It began with a fanfare. Fiddle ’96 was to be Scotland’s fiddle festival, a weekend of concerts, masterclasses, workshops, cabarets, ceilidhs, dance jams, talks, tunes and sessions, and it has continued to live up to that ambition, turning Edinburgh on the third weekend of November into Fiddle Central, where it seems that everyone you meet is carrying a fiddle case.
The idea grew out of the ALP Scots Music Group, which by 1996 had been organising music, song and dance classes – and much more – for adults as a community project in Edinburgh for six years.
Under the energetic leadership of its chairperson, Kitty Mason, the group decided to provide an opportunity for all music lovers, musicians and especially fiddlers to come together to explore the range and diversity of Scottish fiddle styles. The venue, the Assembly Rooms, where the great Perthshire fiddler Niel Gow had performed and where his son Nathaniel held an annual ball for many years in the nineteenth century, could hardly have been more appropriate.
With the spotlight on the wealth of knowledge and expertise available among players of Scotland’s regional fiddling styles, the weekend would provide a platform for leading Scottish fiddlers. The natural tendency for inclusiveness that has made the weekend a family-friendly event with a welcome for everyone was apparent in year one’s line-up, however, as Cape Breton’s Brenda Stubbert and Ireland’s Liz Doherty joined a cast including Alasdair Fraser, Catriona Macdonald and Paul Anderson.
From the beginning the emphasis has been on participation. The original format saw the festival opening on Friday with a ceilidh and fiddle cabaret, followed by a Saturday showcase concert in the Assembly Rooms’ grand ballroom, and ending with a stramash, a grand finale involving everyone – participants, tutors and performers. This was just the outline, though, and every one of the venue’s many rooms and its every nook and cranny became filled with music, both planned and spontaneous.

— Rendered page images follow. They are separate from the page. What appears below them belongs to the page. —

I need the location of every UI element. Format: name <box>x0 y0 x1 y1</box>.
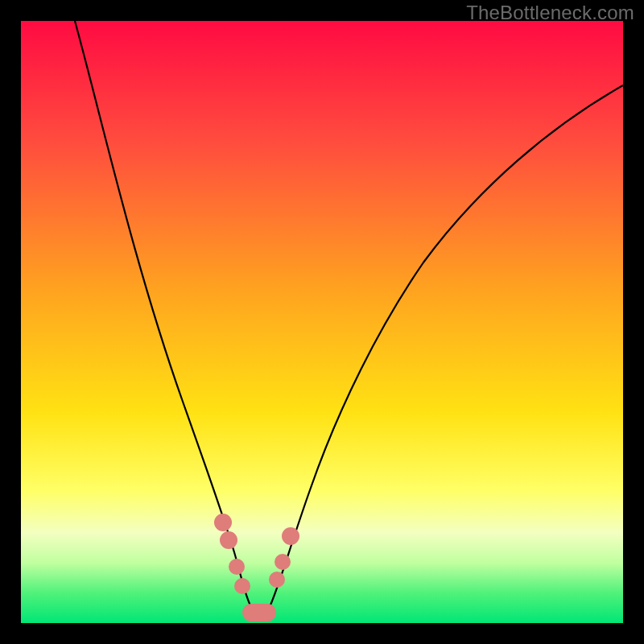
svg-point-5 <box>275 554 291 570</box>
gradient-background <box>21 21 623 623</box>
chart-svg <box>21 21 623 623</box>
curve-min-marker <box>242 604 276 621</box>
svg-point-3 <box>234 578 250 594</box>
svg-point-0 <box>214 514 232 531</box>
svg-point-2 <box>229 559 245 575</box>
svg-point-6 <box>282 527 299 545</box>
svg-point-1 <box>220 531 237 549</box>
watermark-text: TheBottleneck.com <box>466 2 634 24</box>
svg-point-4 <box>269 572 285 588</box>
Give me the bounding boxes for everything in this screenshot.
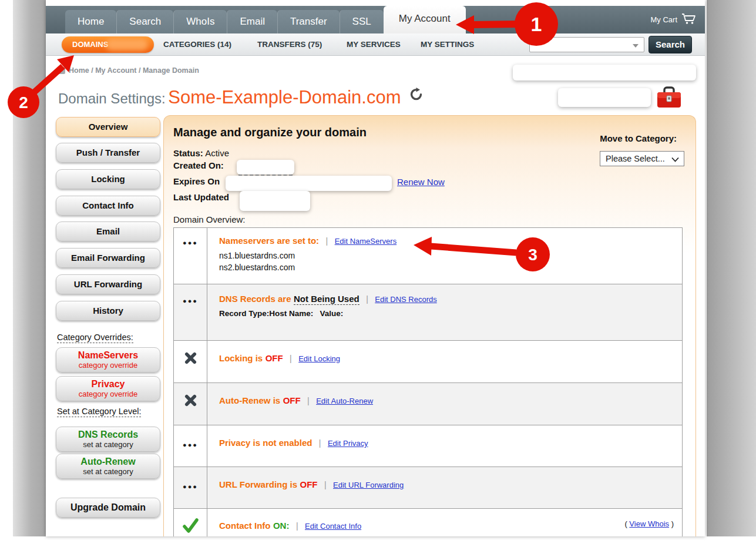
nav-tabs: Home Search WhoIs Email Transfer SSL My …: [65, 6, 466, 33]
subnav-categories[interactable]: CATEGORIES (14): [163, 33, 231, 56]
domain-overview-table: ●●● Nameservers are set to: | Edit NameS…: [173, 227, 683, 536]
sidebar-item-contact-info[interactable]: Contact Info: [56, 196, 160, 216]
category-select[interactable]: Please Select...: [600, 151, 684, 166]
toolbox-icon[interactable]: [656, 86, 683, 112]
table-row-dns-records: ●●● DNS Records are Not Being Used | Edi…: [174, 284, 682, 340]
override-subtitle: category override: [56, 390, 160, 398]
my-cart-label: My Cart: [651, 15, 678, 24]
account-sub-navigation: DOMAINS CATEGORIES (14) TRANSFERS (75) M…: [46, 33, 705, 56]
outer-margin-right: [707, 0, 756, 536]
dots-icon: ●●●: [174, 467, 207, 508]
edit-auto-renew-link[interactable]: Edit Auto-Renew: [316, 397, 373, 405]
edit-nameservers-link[interactable]: Edit NameServers: [335, 237, 397, 246]
last-updated-line: Last Updated: [173, 192, 229, 202]
subnav-transfers[interactable]: TRANSFERS (75): [257, 33, 322, 56]
category-title: DNS Records: [56, 429, 160, 440]
table-row-url-forwarding: ●●● URL Forwarding is OFF | Edit URL For…: [174, 467, 682, 508]
breadcrumb[interactable]: Home / My Account / Manage Domain: [58, 66, 199, 75]
edit-contact-info-link[interactable]: Edit Contact Info: [305, 522, 361, 531]
sidebar-item-privacy-override[interactable]: Privacy category override: [56, 376, 160, 401]
override-title: NameServers: [56, 350, 160, 361]
set-at-category-heading[interactable]: Set at Category Level:: [57, 407, 141, 416]
screenshot-root: Home Search WhoIs Email Transfer SSL My …: [0, 0, 756, 547]
edit-locking-link[interactable]: Edit Locking: [298, 354, 340, 363]
override-title: Privacy: [56, 378, 160, 390]
nav-tab-my-account[interactable]: My Account: [384, 6, 466, 33]
nav-tab-search[interactable]: Search: [116, 10, 173, 33]
domain-name: Some-Example-Domain.com: [168, 87, 401, 108]
category-overrides-heading[interactable]: Category Overrides:: [57, 333, 133, 342]
domains-label: DOMAINS: [72, 40, 108, 49]
page-title: Domain Settings: Some-Example-Domain.com: [58, 87, 423, 108]
sidebar-item-url-forwarding[interactable]: URL Forwarding: [56, 274, 160, 294]
sidebar-item-push-transfer[interactable]: Push / Transfer: [56, 143, 160, 163]
nav-tab-ssl[interactable]: SSL: [340, 10, 384, 33]
nav-tab-email[interactable]: Email: [227, 10, 277, 33]
chevron-down-icon: [671, 157, 679, 162]
sidebar-item-auto-renew-category[interactable]: Auto-Renew set at category: [56, 454, 160, 479]
redacted-domain-count: [106, 39, 148, 51]
category-subtitle: set at category: [56, 467, 160, 476]
domain-overview-label: Domain Overview:: [173, 214, 246, 224]
override-subtitle: category override: [56, 361, 160, 370]
created-line: Created On:: [173, 160, 224, 170]
row-title: Contact Info: [219, 521, 271, 531]
status-off: OFF: [266, 353, 283, 363]
nav-tab-whois[interactable]: WhoIs: [173, 10, 227, 33]
table-row-auto-renew: Auto-Renew is OFF | Edit Auto-Renew: [174, 382, 682, 425]
sidebar-item-history[interactable]: History: [56, 301, 160, 321]
edit-dns-records-link[interactable]: Edit DNS Records: [375, 295, 436, 304]
redacted-box-title-right: [558, 88, 651, 107]
expires-line: Expires On: [173, 176, 220, 186]
dropdown-arrow-icon: [633, 44, 639, 48]
renew-now-link[interactable]: Renew Now: [397, 177, 445, 187]
table-row-nameservers: ●●● Nameservers are set to: | Edit NameS…: [174, 228, 682, 284]
dots-icon: ●●●: [174, 425, 207, 467]
page: Home Search WhoIs Email Transfer SSL My …: [46, 0, 705, 536]
nav-tab-transfer[interactable]: Transfer: [277, 10, 340, 33]
refresh-icon[interactable]: [409, 88, 423, 103]
status-value: Active: [205, 148, 229, 158]
table-row-contact-info: Contact Info ON: | Edit Contact Info ( V…: [174, 508, 682, 536]
sidebar-item-upgrade-domain[interactable]: Upgrade Domain: [56, 498, 160, 518]
category-title: Auto-Renew: [56, 456, 160, 467]
nameserver-1: ns1.bluestardns.com: [219, 250, 682, 261]
edit-privacy-link[interactable]: Edit Privacy: [328, 439, 368, 448]
outer-margin-left: [13, 0, 46, 536]
status-on: ON:: [273, 521, 290, 531]
dns-record-columns: Record Type:Host Name: Value:: [219, 309, 682, 318]
sidebar-item-email-forwarding[interactable]: Email Forwarding: [56, 248, 160, 268]
row-title: URL Forwarding is: [219, 479, 297, 489]
move-to-category-label: Move to Category:: [600, 133, 677, 143]
row-title-emphasis: Not Being Used: [294, 294, 359, 305]
row-title: Auto-Renew is: [219, 395, 280, 405]
subnav-my-services[interactable]: MY SERVICES: [347, 33, 401, 56]
search-button[interactable]: Search: [649, 36, 692, 53]
nav-tab-home[interactable]: Home: [65, 10, 116, 33]
my-cart-button[interactable]: My Cart: [651, 6, 697, 33]
breadcrumb-home-icon: [58, 67, 65, 74]
dots-icon: ●●●: [174, 284, 207, 340]
category-subtitle: set at category: [56, 440, 160, 449]
status-off: OFF: [300, 479, 318, 489]
subnav-my-settings[interactable]: MY SETTINGS: [421, 33, 474, 56]
redacted-created-date: [237, 160, 294, 174]
subnav-domains-button[interactable]: DOMAINS: [62, 36, 154, 53]
x-icon: [174, 383, 207, 425]
sidebar-item-overview[interactable]: Overview: [56, 117, 160, 137]
breadcrumb-path: Home / My Account / Manage Domain: [69, 66, 199, 75]
sidebar-item-locking[interactable]: Locking: [56, 169, 160, 189]
sidebar-item-dns-records-category[interactable]: DNS Records set at category: [56, 427, 160, 452]
sidebar-item-nameservers-override[interactable]: NameServers category override: [56, 347, 160, 373]
title-prefix: Domain Settings:: [58, 90, 166, 106]
domain-search-dropdown[interactable]: [529, 37, 644, 52]
sidebar-item-email[interactable]: Email: [56, 222, 160, 241]
row-title: DNS Records are: [219, 294, 291, 304]
category-select-value: Please Select...: [606, 154, 665, 163]
table-row-locking: Locking is OFF | Edit Locking: [174, 340, 682, 382]
nameserver-2: ns2.bluestardns.com: [219, 261, 682, 273]
table-row-privacy: ●●● Privacy is not enabled | Edit Privac…: [174, 425, 682, 467]
edit-url-forwarding-link[interactable]: Edit URL Forwarding: [333, 481, 404, 489]
view-whois: ( View Whois ): [624, 519, 674, 528]
view-whois-link[interactable]: View Whois: [629, 519, 669, 528]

One of current artistic director, Eilidh Steel’s fondest memories of the festival as a young participant is seeing bill-topper, the Chicago-based Irish fiddler Liz Carroll join in with an impromptu session, a reminder that during the weekend everyone’s a fiddler and anyone who plays another instrument, or doesn’t play at all, becomes an honorary fiddler.
Eilidh became involved in 2001 on work experience while still a student. She joined the programming team as a volunteer, learning everything she could from Kitty Mason. On standing down in 2007, Kitty asked Eilidh to take charge of programming. The years since have been nothing if not eventful. With the Assembly Rooms out of commission due to refurbishment in 2011, the festival moved much of its activity to the Kings Hall and staged the Friday concert, which had begun in 1997 as Heat the Hoose, and the Saturday showcase in the Queen’s Hall.

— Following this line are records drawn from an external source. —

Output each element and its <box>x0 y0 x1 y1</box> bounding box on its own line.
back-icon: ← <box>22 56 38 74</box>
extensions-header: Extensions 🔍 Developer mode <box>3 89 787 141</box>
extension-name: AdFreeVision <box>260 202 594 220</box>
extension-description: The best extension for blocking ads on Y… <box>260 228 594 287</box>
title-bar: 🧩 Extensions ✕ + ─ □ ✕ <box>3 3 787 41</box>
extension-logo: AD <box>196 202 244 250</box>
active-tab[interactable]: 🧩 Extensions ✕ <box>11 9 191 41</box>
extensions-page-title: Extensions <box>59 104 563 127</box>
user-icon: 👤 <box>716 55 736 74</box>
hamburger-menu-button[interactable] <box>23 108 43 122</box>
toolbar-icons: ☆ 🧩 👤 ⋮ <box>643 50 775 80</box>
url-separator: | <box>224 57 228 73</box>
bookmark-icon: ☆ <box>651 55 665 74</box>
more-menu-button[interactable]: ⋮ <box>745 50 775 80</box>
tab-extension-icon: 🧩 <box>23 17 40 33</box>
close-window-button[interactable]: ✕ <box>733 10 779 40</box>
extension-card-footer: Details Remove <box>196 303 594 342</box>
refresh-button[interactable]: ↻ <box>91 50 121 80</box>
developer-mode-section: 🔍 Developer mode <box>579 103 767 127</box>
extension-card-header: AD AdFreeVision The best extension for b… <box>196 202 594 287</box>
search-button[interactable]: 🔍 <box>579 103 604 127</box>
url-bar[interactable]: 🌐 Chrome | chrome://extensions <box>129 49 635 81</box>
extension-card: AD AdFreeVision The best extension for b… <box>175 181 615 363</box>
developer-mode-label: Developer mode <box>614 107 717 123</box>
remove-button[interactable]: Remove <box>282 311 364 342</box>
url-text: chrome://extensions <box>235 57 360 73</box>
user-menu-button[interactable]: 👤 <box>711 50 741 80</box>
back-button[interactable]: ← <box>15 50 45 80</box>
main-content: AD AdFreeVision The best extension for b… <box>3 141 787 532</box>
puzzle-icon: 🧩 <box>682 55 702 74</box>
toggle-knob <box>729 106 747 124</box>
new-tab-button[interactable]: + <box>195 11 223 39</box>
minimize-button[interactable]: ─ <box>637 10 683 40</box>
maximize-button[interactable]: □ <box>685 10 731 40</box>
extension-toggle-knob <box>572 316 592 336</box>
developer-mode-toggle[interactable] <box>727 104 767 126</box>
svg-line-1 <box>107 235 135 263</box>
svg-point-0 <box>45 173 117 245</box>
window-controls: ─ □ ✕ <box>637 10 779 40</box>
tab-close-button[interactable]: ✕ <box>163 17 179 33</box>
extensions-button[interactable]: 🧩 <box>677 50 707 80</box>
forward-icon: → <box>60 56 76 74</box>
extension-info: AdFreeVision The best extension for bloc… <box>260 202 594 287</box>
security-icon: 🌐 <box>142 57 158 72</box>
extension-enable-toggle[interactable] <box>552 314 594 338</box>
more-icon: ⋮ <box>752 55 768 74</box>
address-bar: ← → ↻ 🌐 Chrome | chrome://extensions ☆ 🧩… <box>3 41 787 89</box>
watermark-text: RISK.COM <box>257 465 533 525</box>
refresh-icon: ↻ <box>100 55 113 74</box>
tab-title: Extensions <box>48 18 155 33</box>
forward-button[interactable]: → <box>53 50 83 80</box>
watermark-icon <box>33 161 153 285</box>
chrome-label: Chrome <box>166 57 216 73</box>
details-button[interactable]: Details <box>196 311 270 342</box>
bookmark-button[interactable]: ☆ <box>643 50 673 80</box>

A further development found Summerhall hosting some events in 2013 and the following year, which also saw a Sunday concert added, Summerhall became the festival’s base, with concerts still taking place in nearby Queen’s Hall.

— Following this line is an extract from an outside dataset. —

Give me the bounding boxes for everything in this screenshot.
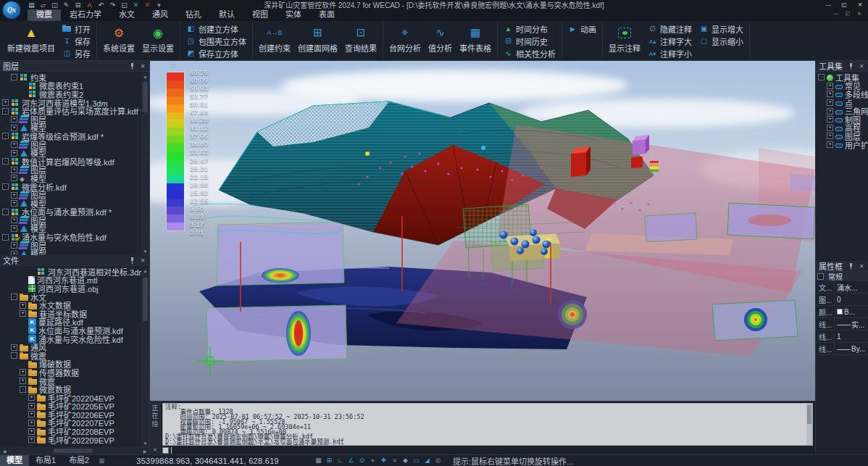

The ‘fiddle village’ aspect this proximity of venues lends goes hand in hand with the festival’s ethos of connecting world-class performers and local musicians in styles that have embraced bluegrass, gypsy swing and Indian traditions. Each year the Saturday concert provides a platform for the talents of the future –in the shape of the young players from the festival’s outreach programme – alongside some of the world’s current leading fiddle masters, and that’s what the Scots Fiddle Festival is all about.